Far-right parties see big gains in European elections

2024-06-08 11:12:01China Daily/Agencies Editor : Mo Honge ECNS App Download

The Netherlands' anti-immigration Party for Freedom, known as PVV, led by Geert Wilders has made big gains in the European Parliament election that is being held across 27 European Union member states from Thursday to Sunday, as far-right parties win increasing support from the public. 

An exit poll by Ipsos I&O shows that PVV will win seven of the 31 seats allocated to the Netherlands in the 720-seat European Parliament, second only to the Labor-Green alliance led by Frans Timmermans, former first executive vice-president of the European Commission.

PVV failed to secure any seats in the 2019 election, but obtained one later after a reshuffle due to Brexit.

"We are by far the largest winner this evening," Wilders, 60, told the press on Thursday night.

Wilders was hoping to ride a wave of support for the Dutch coalition he managed to put together after a major victory in national elections on Nov 22. "The West is waking up and you see parties like mine growing in popularity all over the European Union. The people are waking up and I hope for them to stay awake," Wilders said.

"The next few days are crucial for the future of Europe. Will it be with more borders and immigration, or will it be a lot tougher with not an expansion of the European Union, but returning legislative powers to the capitals? And that is something we are aiming for."

Wilders is hoping to join the right to far-right Identity and Democracy Group in the European Parliament.

"If you want to change the big institutions like the European Union, it is more effective if you do it from the inside. So if parties like mine, who it looks like they are winning all over Europe, from Austria, France and Belgium to Italy and Spain and other countries, if we would join forces and perhaps form a big group of MEPs that will be able and strong enough to change the European policy from within," he told the press during a campaign on Wednesday.

Timmermans, who quit the European Commission's "green czar" job last year to run in the Dutch national elections, said on Thursday the results showed that left-wing parties should not be written off for this election, despite the rise of nationalist parties throughout Europe.

"Pro-European parties in the Netherlands did very well in this election, which sends a clear signal to the rest of Europe that there is no necessity to work with the radical right," he said in a message likely to European Commission President Ursula von der Leyen, who has drawn sharp criticism during her reelection campaign for trying to seek an alliance with Italian Prime Minister Giorgia Meloni, considered by many as a far-right leader.

"The assumption that the radical right would sweep this election has not materialized in the Netherlands."

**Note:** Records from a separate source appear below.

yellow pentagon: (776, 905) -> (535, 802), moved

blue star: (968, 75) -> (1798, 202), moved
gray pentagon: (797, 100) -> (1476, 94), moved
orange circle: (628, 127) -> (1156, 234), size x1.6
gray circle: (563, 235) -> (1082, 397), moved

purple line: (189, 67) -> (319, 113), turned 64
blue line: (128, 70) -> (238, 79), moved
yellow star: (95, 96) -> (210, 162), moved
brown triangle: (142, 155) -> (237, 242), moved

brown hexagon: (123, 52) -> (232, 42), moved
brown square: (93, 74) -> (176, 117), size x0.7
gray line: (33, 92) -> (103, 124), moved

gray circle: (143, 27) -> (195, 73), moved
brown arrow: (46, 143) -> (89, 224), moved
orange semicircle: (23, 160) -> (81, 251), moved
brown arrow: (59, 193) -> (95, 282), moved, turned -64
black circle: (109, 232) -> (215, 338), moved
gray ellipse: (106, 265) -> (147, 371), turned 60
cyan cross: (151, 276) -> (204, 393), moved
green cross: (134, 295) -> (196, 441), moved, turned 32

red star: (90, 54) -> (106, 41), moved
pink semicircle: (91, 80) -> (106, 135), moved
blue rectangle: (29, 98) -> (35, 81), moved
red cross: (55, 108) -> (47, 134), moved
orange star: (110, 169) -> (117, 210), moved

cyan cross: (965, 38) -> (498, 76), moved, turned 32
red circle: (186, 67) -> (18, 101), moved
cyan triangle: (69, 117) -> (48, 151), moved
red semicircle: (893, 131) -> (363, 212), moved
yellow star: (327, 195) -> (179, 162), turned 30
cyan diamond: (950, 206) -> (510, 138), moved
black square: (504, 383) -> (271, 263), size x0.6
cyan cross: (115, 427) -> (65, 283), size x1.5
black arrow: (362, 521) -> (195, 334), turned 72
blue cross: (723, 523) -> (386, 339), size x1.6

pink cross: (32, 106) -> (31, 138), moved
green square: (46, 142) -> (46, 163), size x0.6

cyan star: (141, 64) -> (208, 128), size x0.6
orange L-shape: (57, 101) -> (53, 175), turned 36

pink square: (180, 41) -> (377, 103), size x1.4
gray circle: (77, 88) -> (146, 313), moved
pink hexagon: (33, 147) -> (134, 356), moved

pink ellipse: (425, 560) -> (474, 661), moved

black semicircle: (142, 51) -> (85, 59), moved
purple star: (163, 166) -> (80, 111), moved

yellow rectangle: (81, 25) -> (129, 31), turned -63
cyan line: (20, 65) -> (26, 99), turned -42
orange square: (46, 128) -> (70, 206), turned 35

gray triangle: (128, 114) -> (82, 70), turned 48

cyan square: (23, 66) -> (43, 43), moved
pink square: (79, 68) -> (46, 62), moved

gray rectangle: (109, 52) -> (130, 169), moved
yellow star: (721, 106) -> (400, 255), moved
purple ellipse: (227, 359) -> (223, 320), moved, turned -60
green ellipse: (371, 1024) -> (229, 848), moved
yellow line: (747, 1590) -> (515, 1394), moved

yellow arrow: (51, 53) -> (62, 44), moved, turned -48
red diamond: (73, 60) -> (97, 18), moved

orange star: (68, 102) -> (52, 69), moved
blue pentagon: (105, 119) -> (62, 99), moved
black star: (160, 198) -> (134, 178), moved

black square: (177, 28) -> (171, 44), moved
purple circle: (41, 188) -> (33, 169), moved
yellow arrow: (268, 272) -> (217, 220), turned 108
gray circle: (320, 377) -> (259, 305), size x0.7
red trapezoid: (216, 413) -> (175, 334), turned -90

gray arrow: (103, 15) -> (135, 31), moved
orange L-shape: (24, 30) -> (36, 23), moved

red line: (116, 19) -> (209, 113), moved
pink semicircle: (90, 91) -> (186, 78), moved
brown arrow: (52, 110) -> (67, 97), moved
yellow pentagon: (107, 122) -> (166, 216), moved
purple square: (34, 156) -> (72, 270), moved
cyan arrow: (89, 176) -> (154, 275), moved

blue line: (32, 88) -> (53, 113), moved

While the Labor-Green alliance runs a joint race this time, they will be split in parliament. Labor is part of the Socialists and Democrats political group, while the Greens belongs to the Greens bloc.

Far-right parties are on the rise in Europe, winning support from young people. A recent Ipsos poll showed that 34 percent of French under the age of 30 who planned to vote would choose right-wing populist Jordan Bardella, president of Marine Le Pen's National Rally party.

Polling data analyzed by Politico showed there is strong and rising youth support for similar far-right parties across Europe, such as Vox in Spain, Chega in Portugal, Vlaams Belang in Belgium and the Finns Party in Finland.